Ok, let's get down to business. The Hall Effect Switch is a high failure part so it wouldn't hurt to try another one.
The first thing to check is whether the Automatic Shutdown (ASD) relay is turning on. It should turn on for one to two seconds when you turn on the ignition switch, then turn back off. There are a number of ways to tell. You might hear the whir of the fuel pump if the chime isn't too distracting. You can also listen under the fuel tank or by the filler cap when a helper turns on the switch. Chances are you'll hear the pump run since the ASD circuit is very trouble free. If you do hear it, suspect the Hall Effect switch.
If you don't hear the pump, it could be bad or it just might be quiet. GM pumps are pretty noisy; Chrysler pumps are usually very quiet. A dead pump will sometimes start up if you bang on the bottom of the tank when your helper turns on the ignition switch. If banging gets it started, it could work fine for weeks or it could act up again next time.
Another way to tell if the ASD relay is turning on is to use a test light or voltmeter to measure the voltage on the positive terminal of the ignition coil, the wire to the fuel pump, (if you can find it), one of the fuel injector wires, or the small wires on the back of the alternator. All of these should have full battery voltage for one to two seconds after turning on the ignition switch. If you have voltage for those two seconds, that also confirms the circuitry is working.

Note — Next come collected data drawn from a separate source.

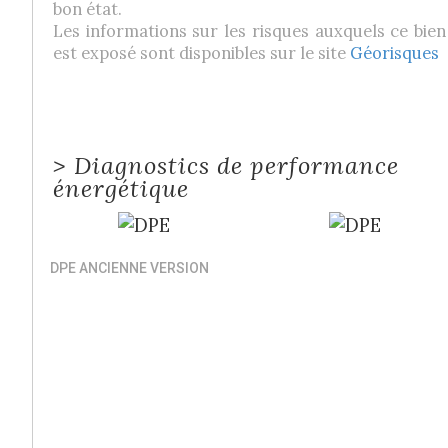
bon état.
Les informations sur les risques auxquels ce bien
est exposé sont disponibles sur le site
Géorisques
>
Diagnostics de performance
énergétique
DPE ANCIENNE VERSION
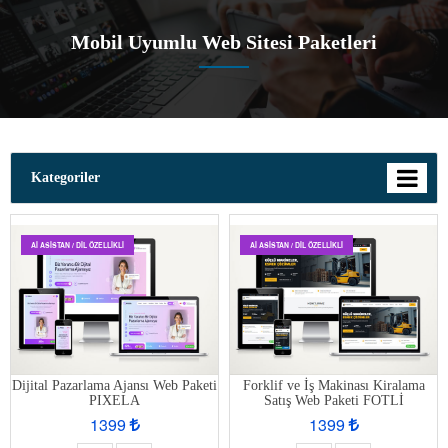
Mobil Uyumlu Web Sitesi Paketleri
Kategoriler
AI ASISTAN / DIL ÖZELLIKLI
AI ASISTAN / DIL ÖZELLIKLI
Dijital Pazarlama Ajansı Web Paketi
Forklif ve İş Makinası Kiralama
PIXELA
Satış Web Paketi FOTLİ
1399
1399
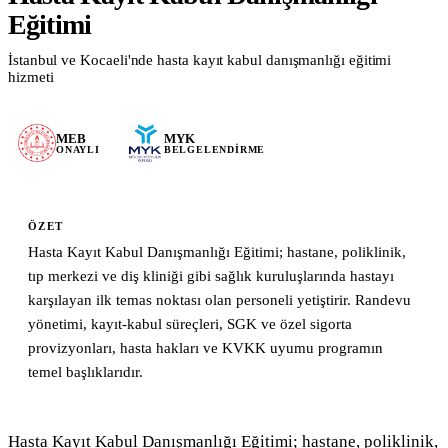
Eğitimi
Blog & Kaynaklar
İstanbul ve Kocaeli'nde hasta kayıt kabul danışmanlığı eğitimi
Tüm Yazılar
hizmeti
Mevzuat & Yönetmelik
Eğitim İpuçları
MEB
MYK
ONAYLI
BELGELENDIRME
Sektör Haberleri
Vaka Çalışmaları
ÖZET
Formlar & Materyaller
Hasta Kayıt Kabul Danışmanlığı Eğitimi; hastane, poliklinik,
Hakkımızda
tıp merkezi ve diş kliniği gibi sağlık kuruluşlarında hastayı
karşılayan ilk temas noktası olan personeli yetiştirir. Randevu
İletişim
yönetimi, kayıt-kabul süreçleri, SGK ve özel sigorta
provizyonları, hasta hakları ve KVKK uyumu programın
WhatsApp
Mail Gönder
temel başlıklarıdır.
Hasta Kayıt Kabul Danışmanlığı Eğitimi; hastane, poliklinik, 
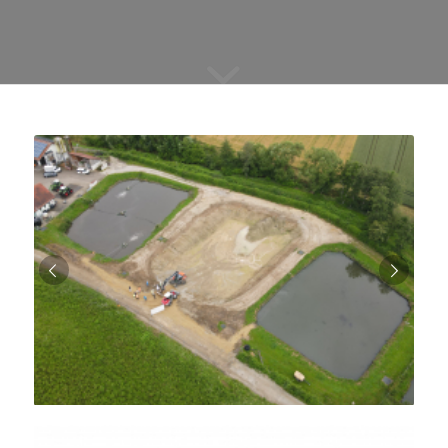
Weiter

The engine computer will turn on the ASD relay again when it sees engine rotation, (cranking or running). It knows there's rotation from the pulses received from the Hall Effect switch. If you do find voltage at any of these points while cranking the engine, the Hall Effect switch is working. That's when it's time to figure out why spark is missing. Check if the distributor shaft and rotor are turning during cranking. If not, suspect a broken or stripped timing belt.